Northwest Seaport possesses an extensive archive of material related to its vessels and Northwest maritime history that has aided historic research and maritime authors.

The WawonaLumber Schooner WAWONA

Today, Wawona’s legacy lives on through the people who once boarded her, exhibits in Seattle’s Museum of History and Industry (MOHAI) and elsewhere, and collections of Northwest Seaport.

Built in 1897 in Fairhaven, California by noted Scandanavian shipwright Hans Ditlev Bendixsen, the Wawona was one of the largest three-masted schooners built in North America. Designed to carry lumber from Washington State to California and more distant ports, the Wawona sailed with a mimimal crew and without ballast for the Dolbeer & Carson Lumber Company.

Fishing Schooner: In 1914 the Wawona was sold to the Robinson Fisheries Company in Anacortes, Washington. She was refitted to fish for cod, exchanging piles of timber for stacks of dories, and some of her immense cargo hold for crew bunks. Using the “dory-and-mothership” fishing system of the Grand Banks cod fishery, the Wawona and her crew caught more than 7.2 million cod over 33 fishing seasons.

During World War II the US Army took control of the Wawona, removing her masts and using her as a barge to transport lumber and other supplies along the Pacific coast. Following the war she fished for another two seasons. After the 1947 fishing season, the Wawona was laid up. Despite several schemes to sail her as a cattle ship and as a South Pacific cruise ship, she never made a commercial trip again. In 1964 she was purchased as a museum ship by Save Our Ships, an organization that later became Northwest Seaport.

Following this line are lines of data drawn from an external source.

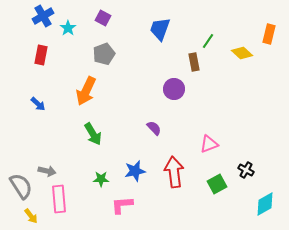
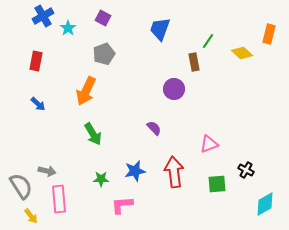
red rectangle: moved 5 px left, 6 px down
green square: rotated 24 degrees clockwise
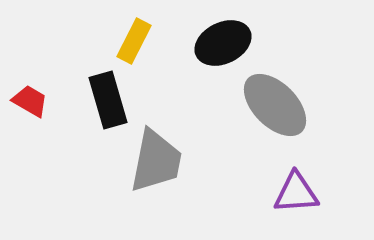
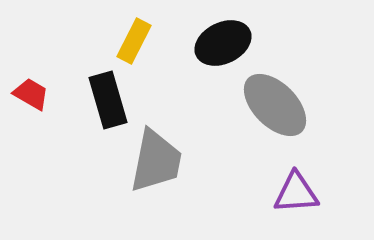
red trapezoid: moved 1 px right, 7 px up
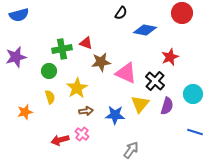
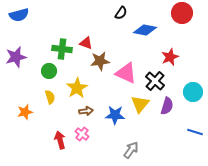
green cross: rotated 18 degrees clockwise
brown star: moved 1 px left, 1 px up
cyan circle: moved 2 px up
red arrow: rotated 90 degrees clockwise
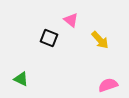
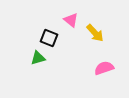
yellow arrow: moved 5 px left, 7 px up
green triangle: moved 17 px right, 21 px up; rotated 42 degrees counterclockwise
pink semicircle: moved 4 px left, 17 px up
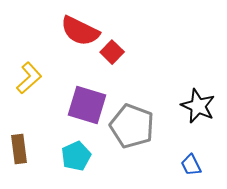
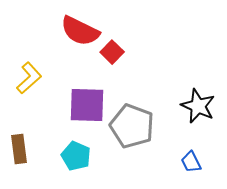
purple square: rotated 15 degrees counterclockwise
cyan pentagon: rotated 24 degrees counterclockwise
blue trapezoid: moved 3 px up
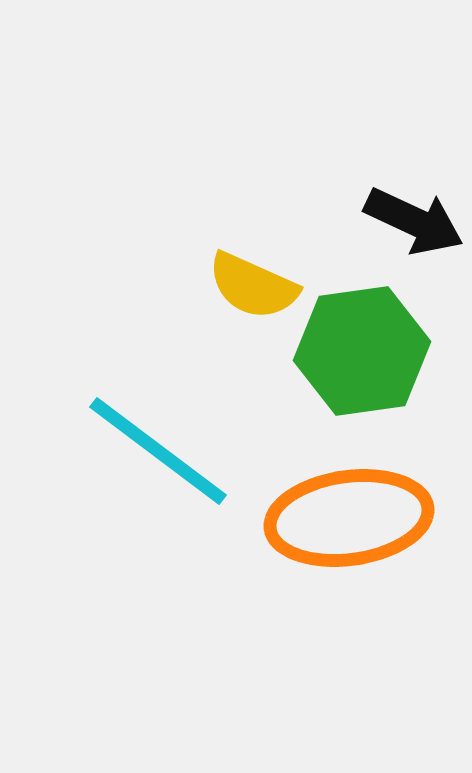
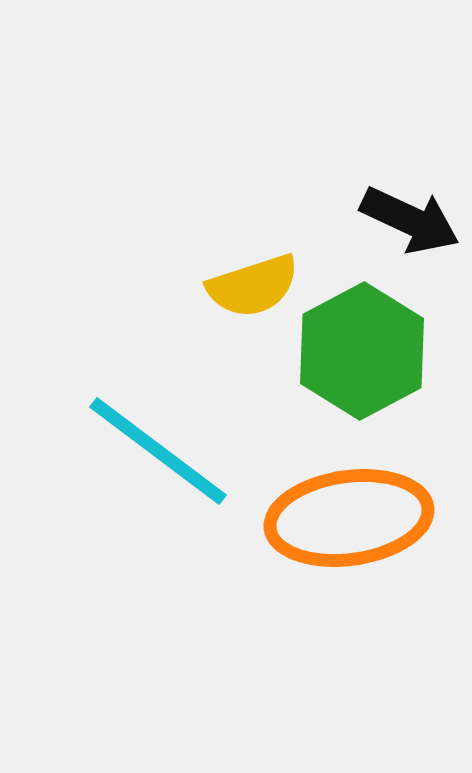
black arrow: moved 4 px left, 1 px up
yellow semicircle: rotated 42 degrees counterclockwise
green hexagon: rotated 20 degrees counterclockwise
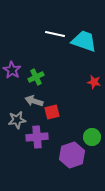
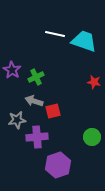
red square: moved 1 px right, 1 px up
purple hexagon: moved 14 px left, 10 px down
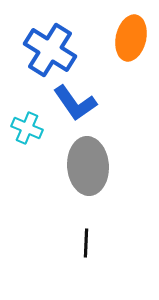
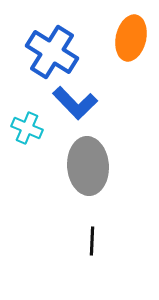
blue cross: moved 2 px right, 2 px down
blue L-shape: rotated 9 degrees counterclockwise
black line: moved 6 px right, 2 px up
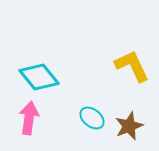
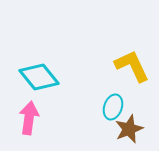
cyan ellipse: moved 21 px right, 11 px up; rotated 70 degrees clockwise
brown star: moved 3 px down
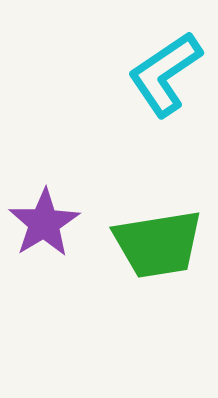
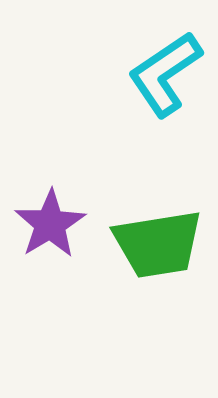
purple star: moved 6 px right, 1 px down
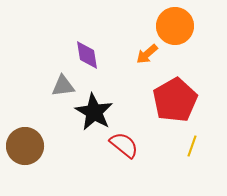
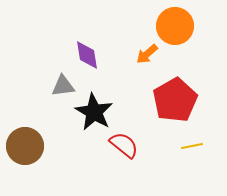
yellow line: rotated 60 degrees clockwise
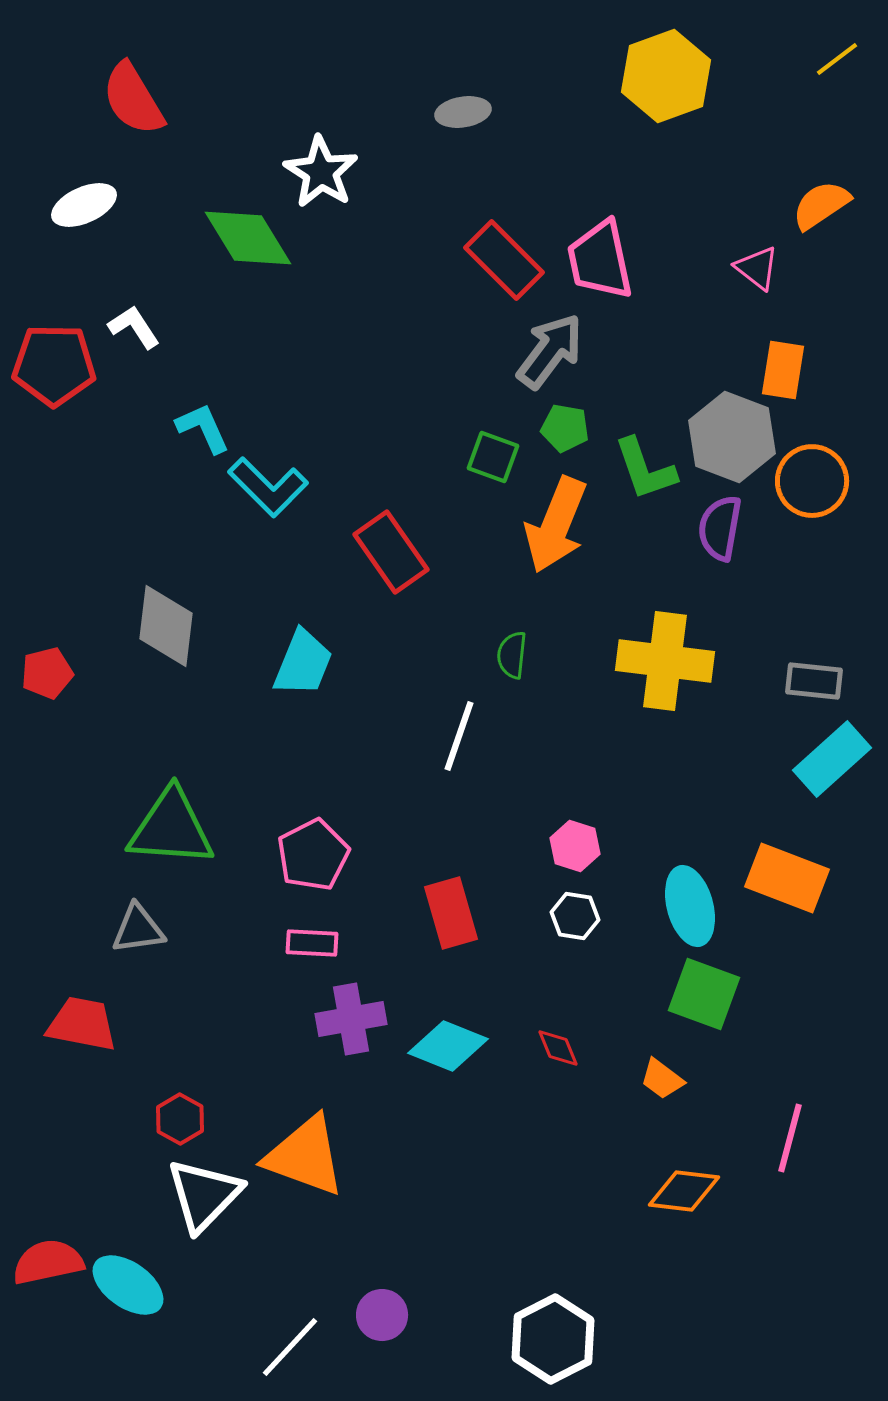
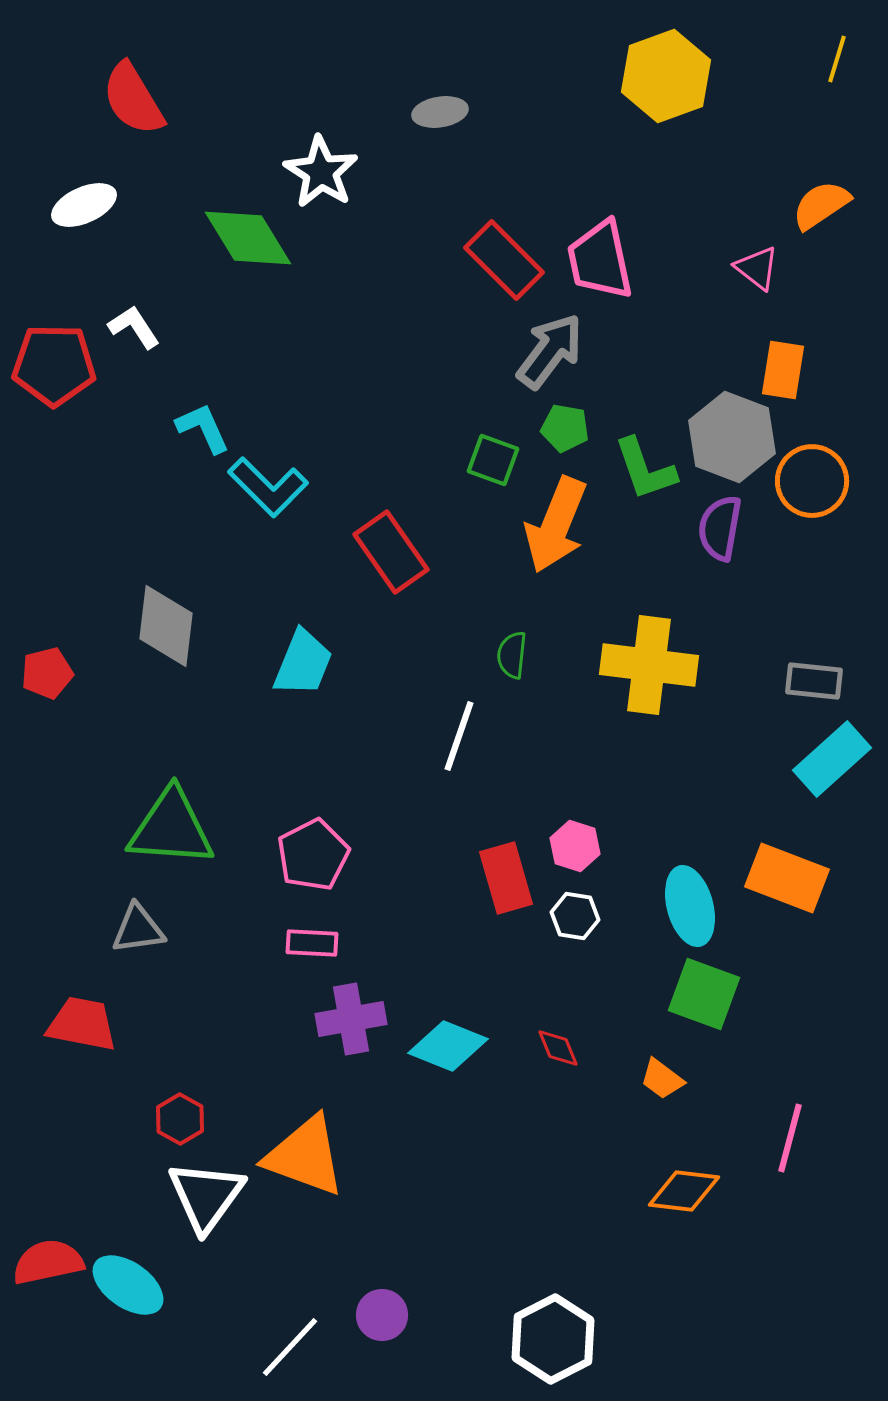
yellow line at (837, 59): rotated 36 degrees counterclockwise
gray ellipse at (463, 112): moved 23 px left
green square at (493, 457): moved 3 px down
yellow cross at (665, 661): moved 16 px left, 4 px down
red rectangle at (451, 913): moved 55 px right, 35 px up
white triangle at (204, 1195): moved 2 px right, 1 px down; rotated 8 degrees counterclockwise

Heritage Schooner: As a heritage vessel, the Wawona hosted countless visitors between 1964 and 2003. School children, museum-goers, old salts, and those just curious toured her cargo hold, captain’s cabin, and decks. Dedicated volunteers put thousands of hours of labor into maintaining her as a museum vessel.

The large wooden vessel was built to last only a few decades, and eventually degraded beyond repair. Northwest Seaport convened the 2005 Wawona Summit (Wawona Summit PDF), bringing together many national and local experts to recommend options for display and restoration. Northwest Seaport created a plan to preserve key artifacts from the vessel. In March 2009, the Wawona was carefully deconstructed in a Seattle shipyard, and artifacts including wooden knees, beams, and paneling were removed for display in museum exhibits and collections.